If they want a copy they can find one for much less.. Wait it’s MS, never mind.
It says in the comments section of the article that Microsoft is making a documentary post on Xbox live
They want to make some room for windows vista and windows Me boxes.
Perhaps they want to phone home.
Were they hoping to dig up some space aliens from the Alamogordo landfill site as well?
This sounds like a late April Fool’s joke
Perhaps they want the space to bury Surface and Windows 8?
I would assume the copper on the connector might be valuable at that scale?
“Mooo-ooom, that hobo’s digging through our garbage again.” “Go get the hose, honey.”
Hmm, maybe they can unearth more un-PC CUSTER’S LAST REVENGE game cartridges too.
Better hope they don’t stumble upon the million or so RROD’d/channel stuffer 360s. That’d be embarrassing.
Microsoft R & D at work, digging in landfills.
They need to make room to bury tens of thousands of unsold Zunes and Surface tablets
Don’t you guys realize how monumental this search is for Microsoft?
That ET game was the base code for Windows! Highly sentimental for them.
Ok ok let us go back into time…
“All your game cartridges are belong to us”
What I read was that the diggers want to scrape the precious metals from the circuitry and connectors.
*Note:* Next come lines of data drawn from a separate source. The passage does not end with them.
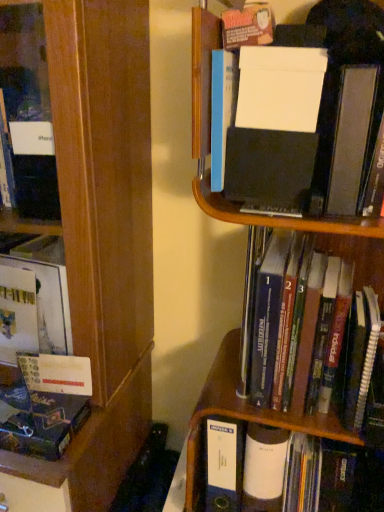 Question: Does white matte folder at upper right, arranged as the third book when ordered from the bottom, come in front of hardcover book at center, which ranks as the 2th book in top-to-bottom order?

Choices:
 (A) no
 (B) yes

Answer: (B)

Question: Does white matte folder at upper right, marked as the 2th book in a right-to-left arrangement, have a larger size compared to hardcover book at center, which ranks as the 2th book in top-to-bottom order?

Choices:
 (A) yes
 (B) no

Answer: (B)

Question: Would you consider white matte folder at upper right, the 1th book in the top-to-bottom sequence, to be distant from hardcover book at center, which ranks as the 2th book in top-to-bottom order?

Choices:
 (A) yes
 (B) no

Answer: (B)

Question: Does white matte folder at upper right, arranged as the third book when ordered from the bottom, contain hardcover book at center, which ranks as the 2th book in top-to-bottom order?

Choices:
 (A) yes
 (B) no

Answer: (B)

Question: Considering the relative sizes of white matte folder at upper right, the 1th book in the top-to-bottom sequence, and hardcover book at center, the 1th book positioned from the right, in the image provided, is white matte folder at upper right, the 1th book in the top-to-bottom sequence, shorter than hardcover book at center, the 1th book positioned from the right,?

Choices:
 (A) yes
 (B) no

Answer: (A)

Question: Looking at the image, does white matte folder at upper right, the 1th book in the top-to-bottom sequence, seem bigger or smaller compared to matte black book at lower left, the first book in the left-to-right sequence?

Choices:
 (A) big
 (B) small

Answer: (A)

Question: Does point (256, 208) appear closer or farther from the camera than point (41, 423)?

Choices:
 (A) closer
 (B) farther

Answer: (A)

Question: In the image, is white matte folder at upper right, arranged as the third book when ordered from the bottom, on the left side or the right side of matte black book at lower left, which is the 1th book in bottom-to-top order?

Choices:
 (A) right
 (B) left

Answer: (A)

Question: Do you think white matte folder at upper right, marked as the 2th book in a right-to-left arrangement, is within matte black book at lower left, which appears as the third book when viewed from the right, or outside of it?

Choices:
 (A) outside
 (B) inside

Answer: (A)

Question: From the image's perspective, is wooden bookcase at left located above or below hardcover book at center, the 3th book from the left?

Choices:
 (A) above
 (B) below

Answer: (B)

Question: Looking at the image, does wooden bookcase at left seem bigger or smaller compared to hardcover book at center, which ranks as the 2th book in top-to-bottom order?

Choices:
 (A) big
 (B) small

Answer: (A)

Question: Do you think wooden bookcase at left is within hardcover book at center, the 3th book from the left, or outside of it?

Choices:
 (A) inside
 (B) outside

Answer: (B)

Question: Considering the positions of wooden bookcase at left and hardcover book at center, the 1th book positioned from the right, in the image, is wooden bookcase at left taller or shorter than hardcover book at center, the 1th book positioned from the right,?

Choices:
 (A) short
 (B) tall

Answer: (B)

Question: Which is correct: matte black book at lower left, which is the 1th book in bottom-to-top order, is inside hardcover book at center, the 3th book from the left, or outside of it?

Choices:
 (A) inside
 (B) outside

Answer: (B)

Question: In the image, is matte black book at lower left, the first book in the left-to-right sequence, positioned in front of or behind hardcover book at center, the 1th book positioned from the right?

Choices:
 (A) front
 (B) behind

Answer: (B) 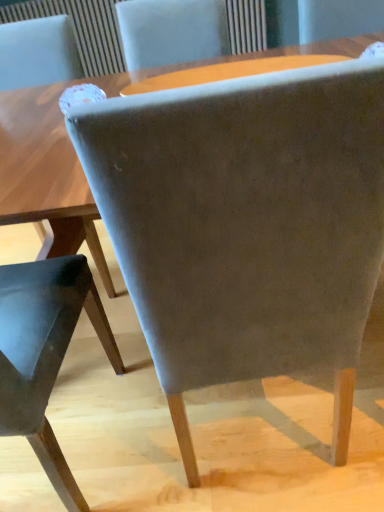 This screenshot has width=384, height=512. Describe the element at coordinates (44, 352) in the screenshot. I see `suede gray chair at center, the second chair positioned from the right` at that location.

What do you see at coordinates (246, 225) in the screenshot?
I see `suede-like gray chair at center, which is counted as the 1th chair, starting from the right` at bounding box center [246, 225].

Where is `suede gray chair at center, the first chair viewed from the left`? The width and height of the screenshot is (384, 512). suede gray chair at center, the first chair viewed from the left is located at coordinates (44, 352).

Which of these two, matte wooden table at upper center or suede gray chair at center, the first chair viewed from the left, stands shorter?

matte wooden table at upper center is shorter.

Considering the positions of objects matte wooden table at upper center and suede gray chair at center, the first chair viewed from the left, in the image provided, who is in front, matte wooden table at upper center or suede gray chair at center, the first chair viewed from the left,?

suede gray chair at center, the first chair viewed from the left, is more forward.

Does point (326, 56) come in front of point (22, 295)?

That is False.

Is matte wooden table at upper center bigger or smaller than suede gray chair at center, the first chair viewed from the left?

Clearly, matte wooden table at upper center is smaller in size than suede gray chair at center, the first chair viewed from the left.

This screenshot has height=512, width=384. Identify the location of chair on the left of suede-like gray chair at center, which is counted as the 1th chair, starting from the right. (44, 352).

Consider the image. From a real-world perspective, who is located lower, suede gray chair at center, the second chair positioned from the right, or suede-like gray chair at center, the 2th chair viewed from the left?

suede gray chair at center, the second chair positioned from the right.

Does suede gray chair at center, the first chair viewed from the left, turn towards suede-like gray chair at center, the 2th chair viewed from the left?

No, suede gray chair at center, the first chair viewed from the left, is not facing towards suede-like gray chair at center, the 2th chair viewed from the left.

Does point (5, 392) appear closer or farther from the camera than point (159, 88)?

Point (5, 392) is closer to the camera than point (159, 88).

From the image's perspective, is suede gray chair at center, the first chair viewed from the left, on matte wooden table at upper center?

Actually, suede gray chair at center, the first chair viewed from the left, appears below matte wooden table at upper center in the image.

Is suede gray chair at center, the first chair viewed from the left, shorter than matte wooden table at upper center?

Incorrect, the height of suede gray chair at center, the first chair viewed from the left, does not fall short of that of matte wooden table at upper center.

Is suede gray chair at center, the second chair positioned from the right, positioned with its back to matte wooden table at upper center?

No, matte wooden table at upper center is not at the back of suede gray chair at center, the second chair positioned from the right.

Is suede-like gray chair at center, the 2th chair viewed from the left, turned away from suede gray chair at center, the first chair viewed from the left?

No, suede-like gray chair at center, the 2th chair viewed from the left, is not facing the opposite direction of suede gray chair at center, the first chair viewed from the left.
Since the rumored burial entails tens of millions of disposed cartridges, that could yield a substantial bounty of metals and other recyclable materials that can be resold.
I played that game. I built than phone. Ahhhh memories. But it was a lame game, nothing like Raiders of the Lost Ark which was also an 1982 release.
Atari supposedly made more ET game cartridges than the number of 2600 game consoles in existence at that time. I guess they assumed that every 2600 owner would buy the ET game, and console sales would continue to grow.
Each cartridge supposedly weighs 1.6 oz, so just 10 million units will weigh 500 tons. And that doesn’t include the cardboard packaging that supposedly got buried with the game cartridges. So, it’s basically a treasure hunt for several hundred tons of recyclable materials. Given all the players involved, I’m sure the dig will be well publicized with a documentary crew in tow.
Find ET . . . cartridges.
Sounds like a Windows Phone game to me.
Digging up decades-old game cartridges from an Alamogordo landfill?
Sounds like the opening scene for the sequel to My Science Project.
Microsoft have some great tech in their r&d, but Morons don’t know what to do with it, ditto for Google. THATS WHY YOU NEED A VISIONARY AT THE TOP NOT CEOs DEFT AT READING EXCEL SHEETS!!!!
I beat that game numerous times as a child. Was able to help E.T. phone home and get rescued before getting captured.